Retribusi Pasar Induk Sangatta ditarget Rp 1 miliar

“Sampai akhir tahun retribusi PIS diprediksi bisa mencapai Rp 1 miliar,” kata Kepala Dinas Perindustrian dan Perdagangan Irawansyah.

Bupati Ismunandar dan Wabup Kasmidi Bulang ketika membuka doorprise di Pasar Induk Sangatta (PIS). ©2016 Merdeka.com Reporter : Ardian Jonathan | Sabtu, 13 Agustus 2016 16:19

Merdeka.com, Kutai Timur - Defisit anggaran yang terus berlanjut membuat Pemerintah Kabupaten Kutai Timur (Pemkab Kutim) terus berupaya menggali berbagai potensi pendapatan asli daerah (PAD). Satu diantaranya melalui penarikan retribusi pasar. Hingga Agustus 2016 ini Pasar Induk Sangatta (PIS) sudah berhasil menarik retribusi hingga mencapai Rp 800 juta.

“Hingga Desember (2016) diprediksi bisa mencapai Rp 1 miliar,” kata Kepala Dinas Perindustrian dan Perdagangan Irawansyah pada acara pembagian door prize di halaman PIS, Rabu (10/08) lalu.

Mendengar hal itu, Bupati Kutim Ismunandar mengaku senang. Dia berharap tingginya potensi penerimaaan retribusi pasar ini bisa ditingkatkan lagi. Bukan hanya di PIS tetapi juga seluruh potensi pasar di Kutim.

”Kita kelola dengan lebih baik, agar terlihat bersih nyaman bagi pedagang dan pembeli. Juga dengan menyediakan ‘door prize’ agar masyarakat tertarik berbelanja  di PIS. Dengan demikian potensi (retribusi) yang ditarik bisa lebih besar lagi,” ujar Ismunandar dihadapan ratusan undangan.

Bupati menyarankan agar penataan PIS terus diperbaiki. Mulai dari renovasi bangunan induk, relokasi pedagang daging dan ikan. Kemudian relokasi pedagang kuliner keluar bangunan induk. Pengadaan sarana angkutan umum yang mempermudah akses menuju PIS yang sudah ada. Berbagai kemudahan tersebut diharapkan terus menarik minat pembeli untuk datang ke PIS.

Menurut Ismu, Pemkab akan terus berupaya mengembangkan PIS menjadi sentra perdagangan yang representatif di Kutim layaknya sebuah pasar tradisional modern.
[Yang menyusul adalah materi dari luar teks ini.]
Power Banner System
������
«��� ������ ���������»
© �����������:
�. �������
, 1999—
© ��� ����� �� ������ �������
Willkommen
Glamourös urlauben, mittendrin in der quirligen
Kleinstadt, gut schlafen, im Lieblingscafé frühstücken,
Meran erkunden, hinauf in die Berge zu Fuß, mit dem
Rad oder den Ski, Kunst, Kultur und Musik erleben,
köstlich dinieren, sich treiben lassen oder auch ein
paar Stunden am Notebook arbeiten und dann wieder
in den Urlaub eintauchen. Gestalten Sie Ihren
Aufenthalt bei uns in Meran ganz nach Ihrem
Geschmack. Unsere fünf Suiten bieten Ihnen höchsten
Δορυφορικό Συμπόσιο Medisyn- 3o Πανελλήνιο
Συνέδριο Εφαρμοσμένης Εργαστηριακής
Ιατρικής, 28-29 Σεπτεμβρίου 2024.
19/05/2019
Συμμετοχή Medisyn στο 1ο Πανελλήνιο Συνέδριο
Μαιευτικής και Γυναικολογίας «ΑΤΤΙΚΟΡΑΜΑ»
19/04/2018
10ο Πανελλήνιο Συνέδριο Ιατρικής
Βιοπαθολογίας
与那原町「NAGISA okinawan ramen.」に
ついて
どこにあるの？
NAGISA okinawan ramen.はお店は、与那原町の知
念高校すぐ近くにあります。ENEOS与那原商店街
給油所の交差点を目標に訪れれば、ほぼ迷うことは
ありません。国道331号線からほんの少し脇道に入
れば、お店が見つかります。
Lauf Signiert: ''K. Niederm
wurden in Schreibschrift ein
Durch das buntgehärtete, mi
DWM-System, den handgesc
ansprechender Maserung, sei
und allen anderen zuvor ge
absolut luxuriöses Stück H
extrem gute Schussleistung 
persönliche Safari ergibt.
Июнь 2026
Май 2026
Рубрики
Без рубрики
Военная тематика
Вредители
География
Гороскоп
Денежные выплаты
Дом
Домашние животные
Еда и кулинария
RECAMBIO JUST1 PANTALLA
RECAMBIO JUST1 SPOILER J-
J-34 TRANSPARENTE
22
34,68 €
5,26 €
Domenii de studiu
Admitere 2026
Bangunan yang di dalam area PIS akan jadikan pusat souvenir dan tekstil.

“Saya yakin PIS bisa diperebutkan oleh para pedagang yang mau berjualan,” kata Ismu yakin.

Secara terpisah Wakil Bupati Kasmidi Bulang mengatakan, tahun ini Pemkab Kutim akan membangun pasar di tiga kecamatan yakni Rantau Pulung, Muara Bengkal dan Muara Wahau.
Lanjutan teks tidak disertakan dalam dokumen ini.